I shouldn't be content.
I am sitting above the terrace at the Wilkinson Center, slowly eating an English muffin with egg and cheese and mulling over all the things I have yet to do.
Three a.m. came all too early last night, and waking up just before my eight-o-clock chemistry class followed all too quickly. My hair, though, actually looks decent, and I'm in a semi-professional outfit (dark jeans, collared shirt, black dress coat) that is working pretty well for the five minutes I spent getting ready. My skin is clear, my hair is clean, my eyes are red and I am eating breakfast for probably the second time this semester. It's a miracle, and though all the work I have yet to do has not been erased, I've stuffed it in a sulcus out of sight to deal with when I feel like it, because right now, I'm okay just sitting here.

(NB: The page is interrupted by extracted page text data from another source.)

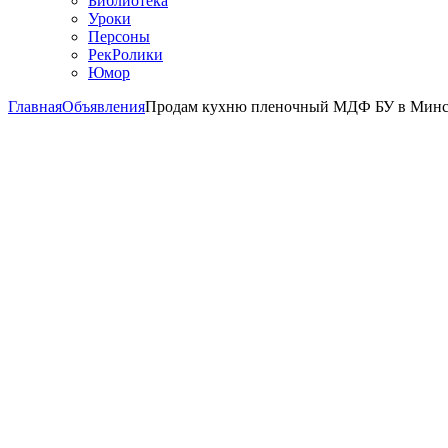
Библиотека
Уроки
Персоны
РекРолики
Юмор
Главная
Объявления
Продам кухню пленочный МДФ БУ в Минс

This morning was my last chemistry lecture, and after class, I went up to thank the professor that knows me pretty well by now. He said he hoped to see me in his biochemistry class junior year, and I told him to count on it. I'll be there. Not only is biochemistry fascinating (I might consider it as a major were it not for the focus on quantitative analysis--I prefer biology to chemistry), my teacher is certifiably brilliant, and his class and my writing class are the only two I think I'll miss.
My voice is still tired from last night. I spent two straight hours explicating plant and animal metabolism on the basement white board for half of my biology class. Glycolysis, decarboxylation of pyruvate, Krebs Cycle, electron transport chain, chemiosmotic phosphorylation, light reactions, photophosphorylation, Calvin Cycle...yeah. There's a lot of material, and trying to cover it all comprehensively and in-depth at 11:45 pm sapped my energy, but it was stimulating, all the same. If I can't be intellectually stimulated in biology class, I've made do by holding review sessions and simply answering questions--thanks to the questions I've been asked and to my lab work, my critical thinking skills have skyrocketed, as has my ability to think on my feet. I've had to hold my own at lab meetings where I've been grilled on specific protocol details I'm called upon to not only remember but analyze at the drop of a hat. I've defended and designed my experiments and learned to account for each variable I alter (or don't), and I've had to respond intelligently and concisely when asked questions in lab--I have to know what I have, what I need, how long things take, whether or not I can fit a project into my schedule under someone else's deadline--thinking back, I've really grown a lot, and I'm grateful for the opportunity.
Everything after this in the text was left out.